Saturday, December 6, 2008

A Prayer For My Plants

When I was younger and used to keep paper journals instead of this online one, I used to write prayers directly into my journal. In red ink. (I think so God would know they were extra-important.)

I think part of the reason having live plants in my apartment makes me feel all Christmas-anticipatory is because there is now a living, breathing, palpable reminder of the Christmas countdown: Can I keep these plants alive for the next twenty days???
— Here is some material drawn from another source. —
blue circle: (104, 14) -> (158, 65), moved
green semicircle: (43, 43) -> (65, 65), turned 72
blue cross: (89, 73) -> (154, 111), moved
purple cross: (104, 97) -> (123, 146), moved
I've never successfully kept a plant alive in my life. I still remember being the only kid in my class whose beans wouldn't sprout, and four years ago when I moved into my first "real" apartment one of the first things I did was get a geranium in a pot, which lasted for about a week even though I watered it and did all of the things the little plastic tag on the plant told me to do. (So I threw the geranium in the trash and went to the animal shelter and got a cat instead. The cat thrived.)

Of course, six beans and one geranium do not a track record make, not necessarily. But right now I'm mostly worried that the two cypress bushes and the poinsettia will freeze to death because they're on my windowsills and even though they're getting sunlight they're also getting cold air; and the Christmas-tree-in-a-pot will die from lack of sunlight because it's too big to fit on my windowsill so I've put it on the floor, but it's not in a very sunny spot, so maybe it won't be able to photosynthesize...
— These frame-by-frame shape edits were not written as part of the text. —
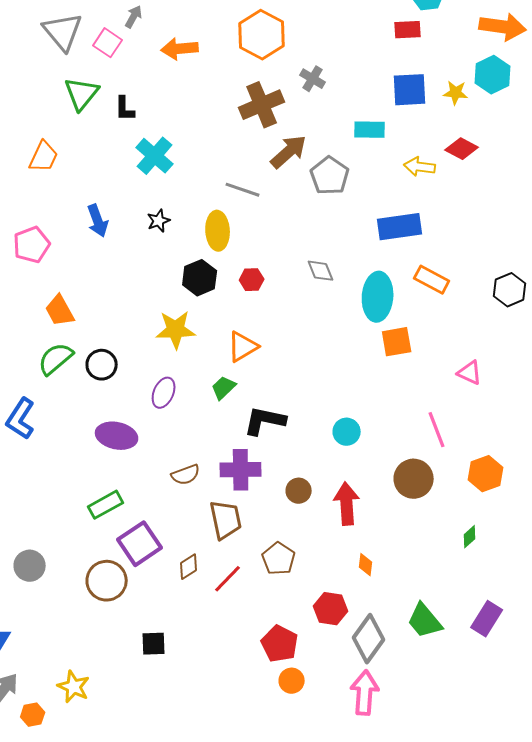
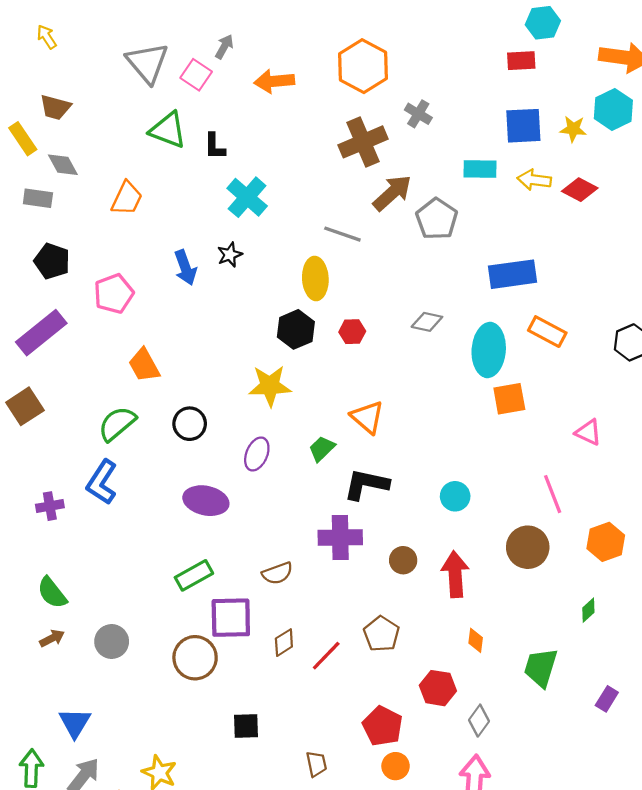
green triangle: (82, 94) -> (168, 130), turned -48
yellow arrow: (420, 167) -> (534, 180), moved
black star: (159, 221) -> (230, 255), moved
gray diamond: (321, 271) -> (427, 322), turned -56
orange triangle: (243, 347) -> (367, 417), moved, turned -48
green semicircle: (56, 359) -> (117, 424), moved
brown semicircle: (186, 475) -> (277, 573), moved
brown trapezoid: (226, 520) -> (316, 764), moved, size x0.6
purple square: (140, 544) -> (231, 618), turned 33
purple rectangle: (487, 619) -> (607, 699), size x0.7
green trapezoid: (425, 621) -> (541, 667), moved, turned 57
gray diamond: (369, 639) -> (479, 721), size x0.6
So, in short, a prayer for my plants:

Dear God, please help me to keep these plants alive. I'm going to follow the instructions on the little plastic tags, but I know my poinsettia is not in a warm enough place because poinsettias come from Mexico and are not meant to sit on a windowsill in Washington, D.C., and I'm afraid my Christmas tree is not getting enough light, even though maybe in a real forest it would only get that much light because it's pretty small and the other trees would cast shadows over it, and in all fairness I could move it to a sunnier spot, but the sunniest spot in my apartment is where the table is, and if I put the tree there I would have to move the table, but if I moved the table to where the tree is then the table would block the door to my bathroom. Also my Christmas tree is bedecked in Christmas lights so it needs to be near a wall outlet.

But even though I don't live in Mexico and my windowsills are too cold and my Christmas tree is only in partial light, please, please help me to keep these plants alive. Thank you. Amen.